A younger loved ones with 4 kids not too long ago approached architect and designer Mihail Kurnosov, of the university/studio Art Depo Studio, to conceptualize their new 1,300-sq.-foot condominium in Minsk. “Their desire was to reorganize the place intelligently,” Kurnosov suggests. The problem required not just eliminating a wall right here and there, but rethinking the purpose of a wall by itself.
In lieu of conventional walls, glass partitions carve the kitchen area and dwelling spot from the hallway. “It’s created according to my sketches,” he states. “This resolution lets the maximum sum of normal light to enter the hallway.” For a related consequence, he designed a partition in the younger kids’ bed room with perforations resembling polka-dots. Portholes in an arrangement of new panels change another child’s bed room from what he calls an “unfortunate trapezoidal shape” into a “descending cascade.” An adjacent closet features a huge mirror framed with a mosaic smalt gradient, behind which flows an Italian textile curtain to conceal storage.

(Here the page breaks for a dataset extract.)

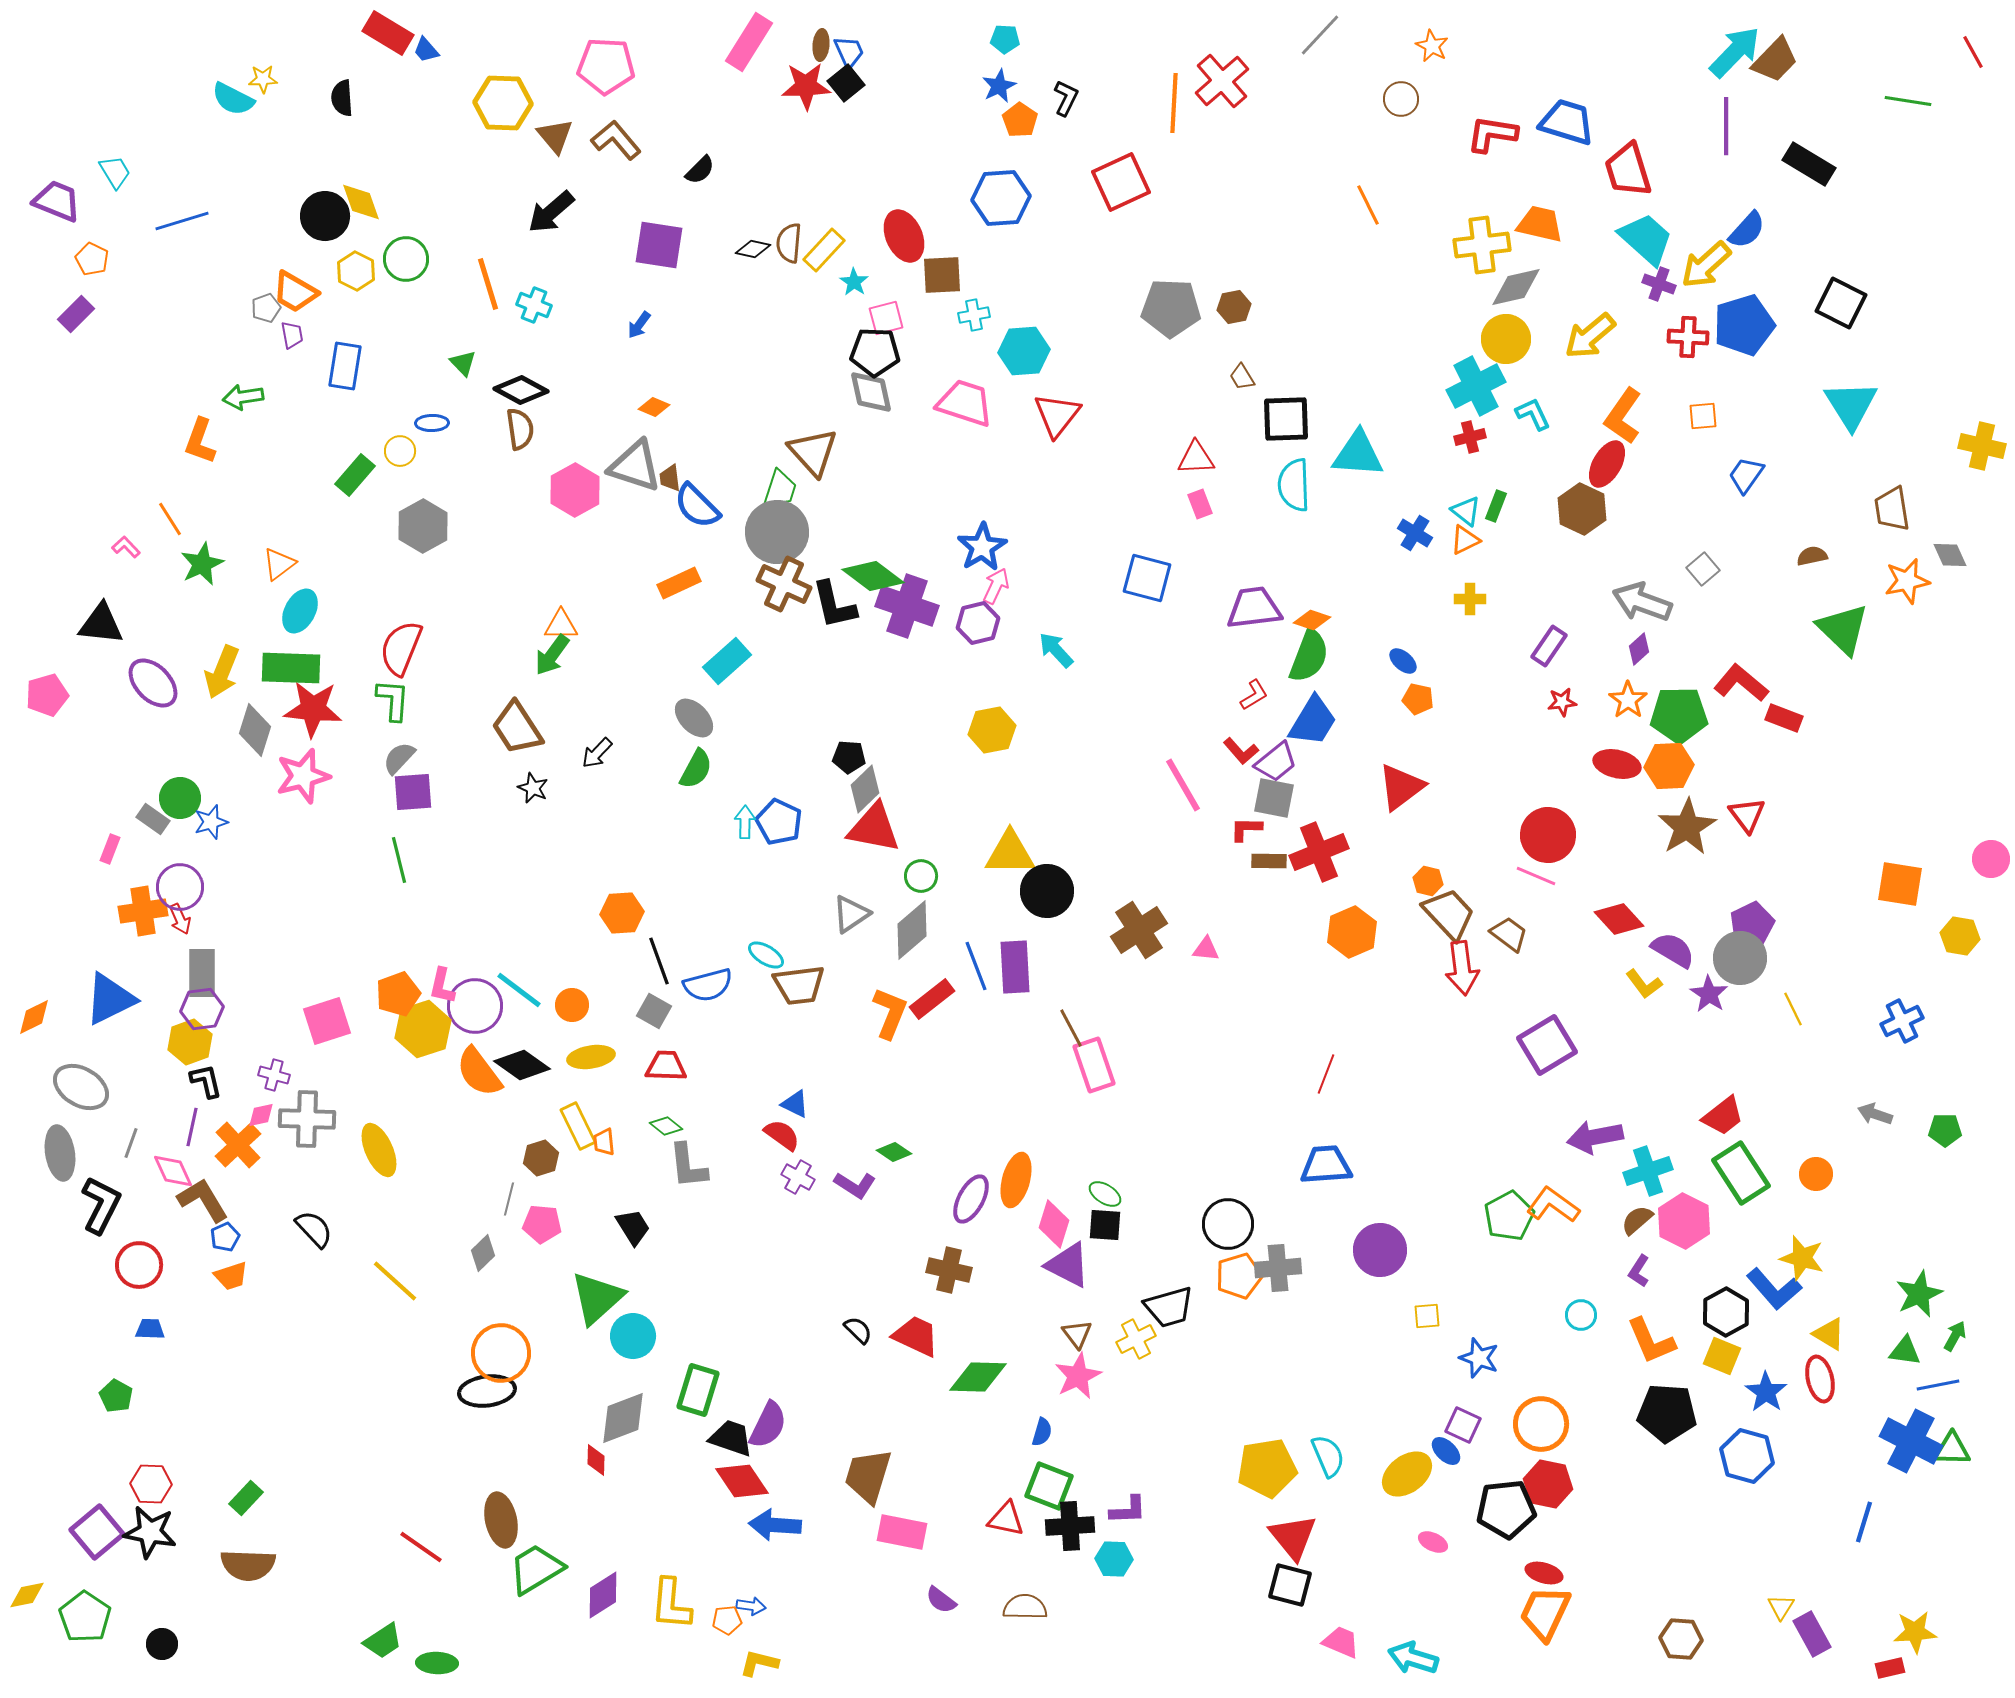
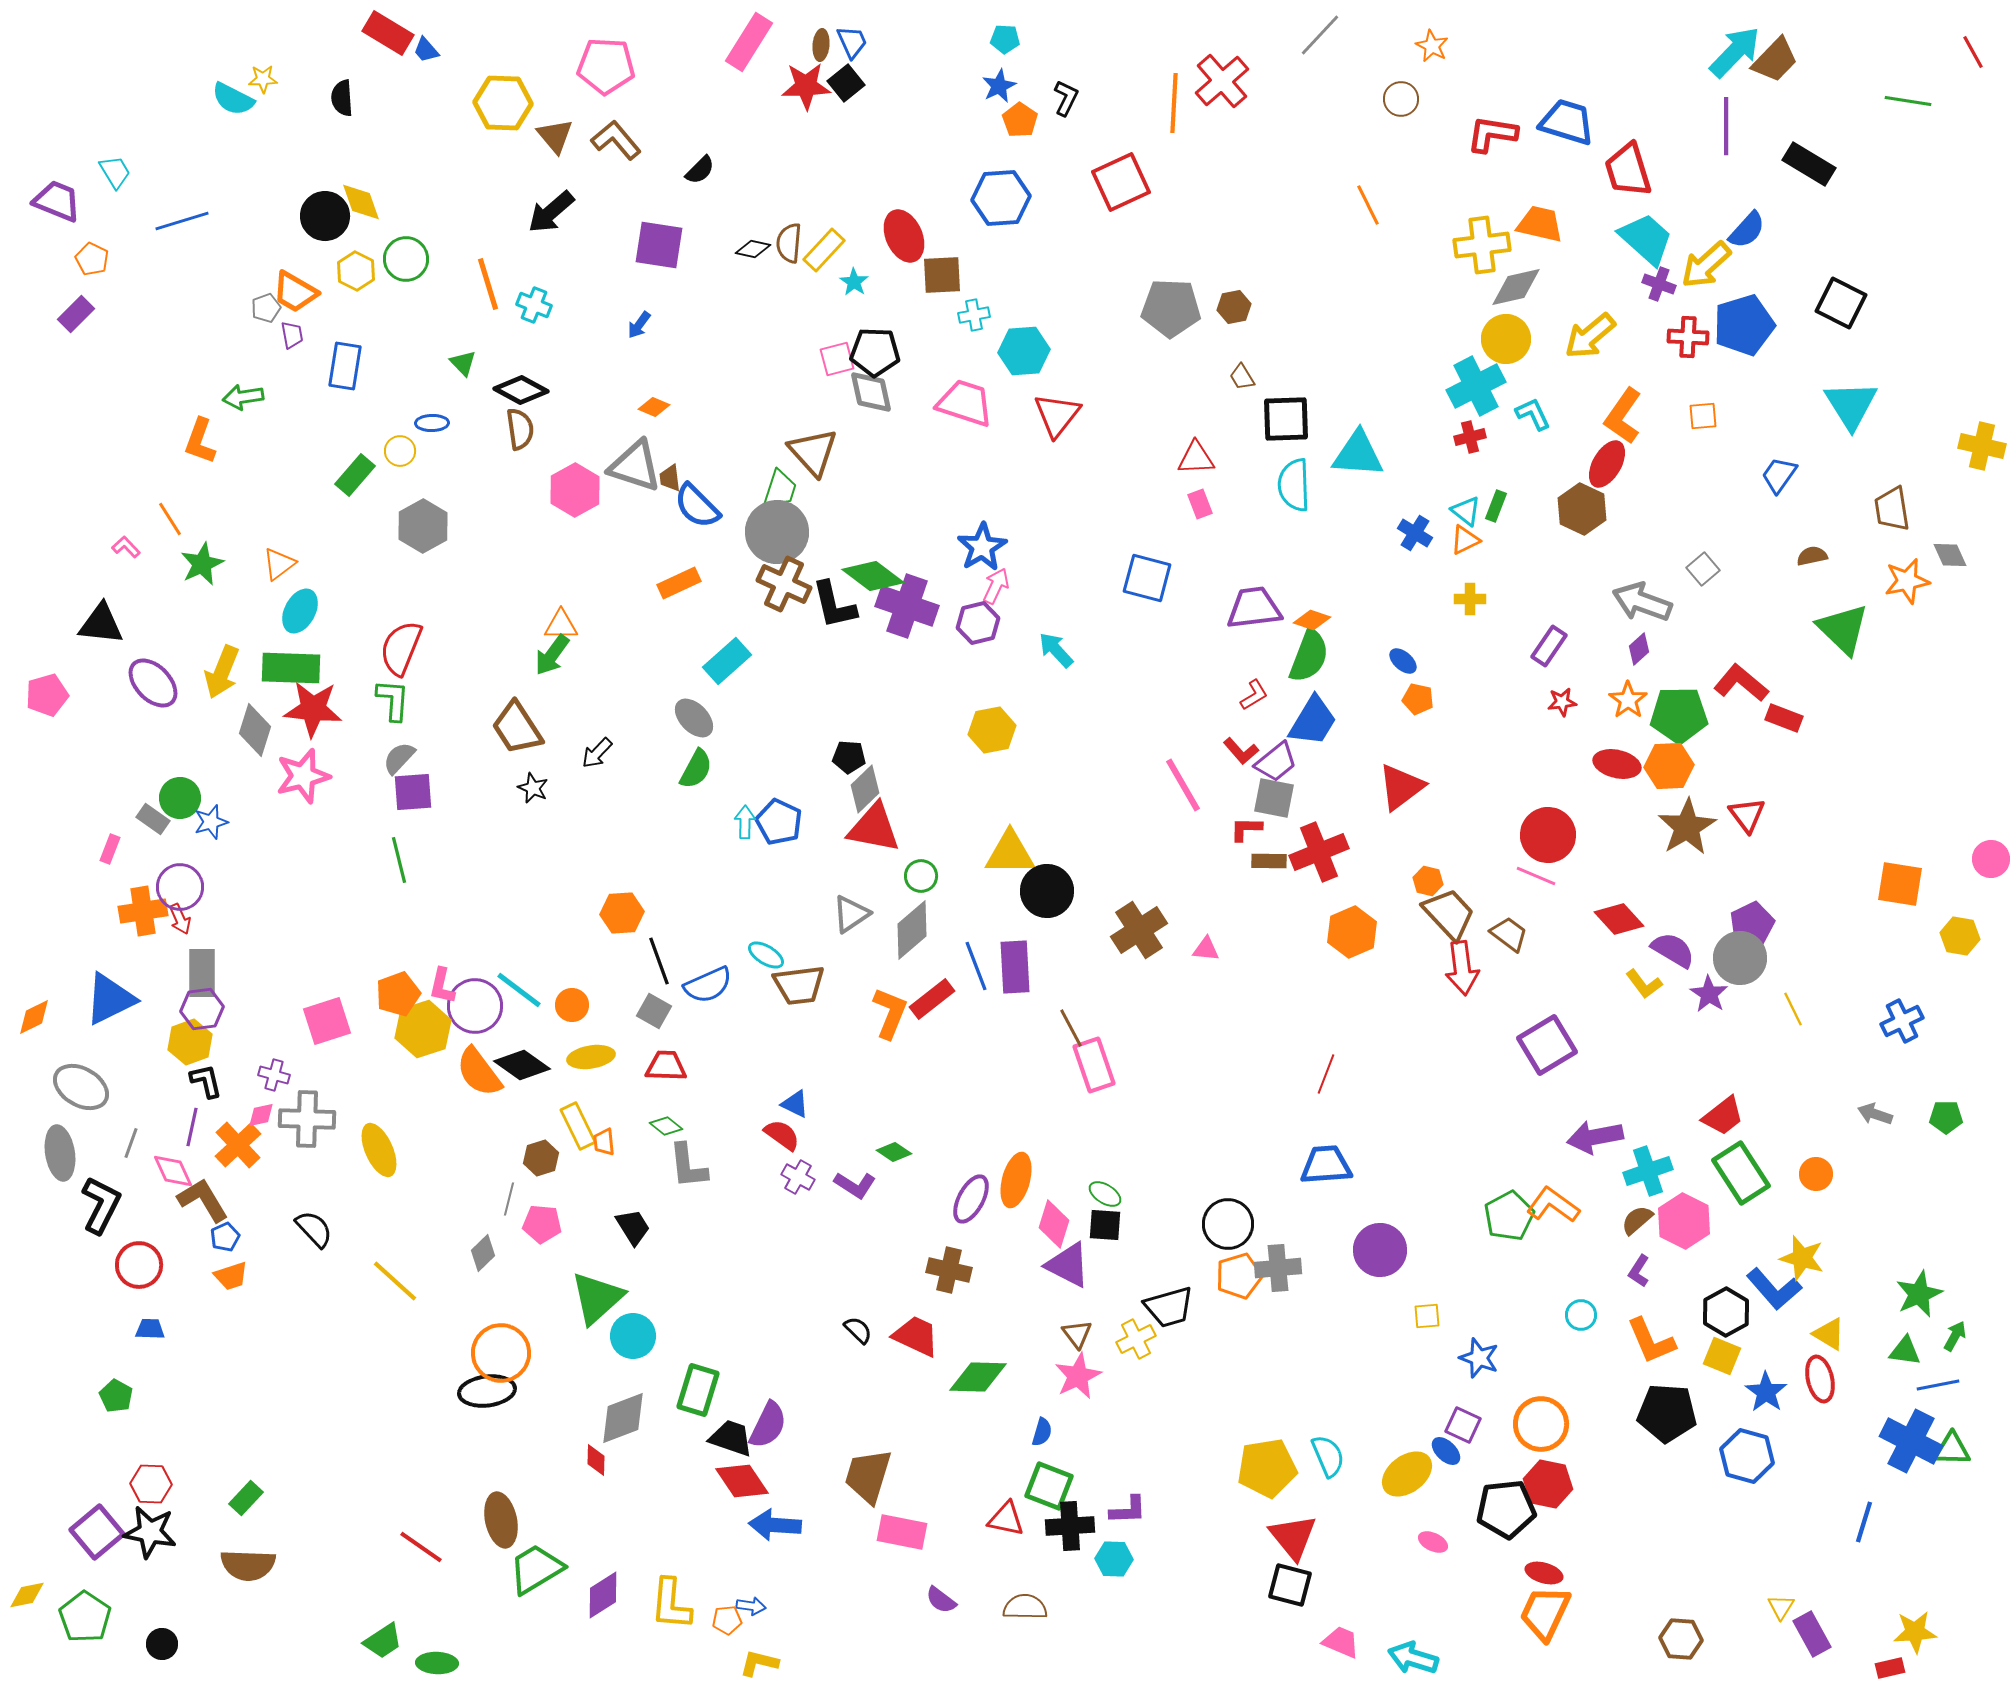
blue trapezoid at (849, 52): moved 3 px right, 10 px up
pink square at (886, 318): moved 49 px left, 41 px down
blue trapezoid at (1746, 475): moved 33 px right
blue semicircle at (708, 985): rotated 9 degrees counterclockwise
green pentagon at (1945, 1130): moved 1 px right, 13 px up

In the principal bed room, a skinny line picks up the colour of the personalized pillows atop the tailor made bed it is made up of the overflow of the gray ceiling paint and sorts a form of cap on the place. Kurnosov also made the bulbous bedside tables. “It’s great that I was ready to get the job done out the place in element, not only as an interior designer, but an object designer,” he states. He didn’t just rethink the space intelligently, in the end—he reorganized it entirely.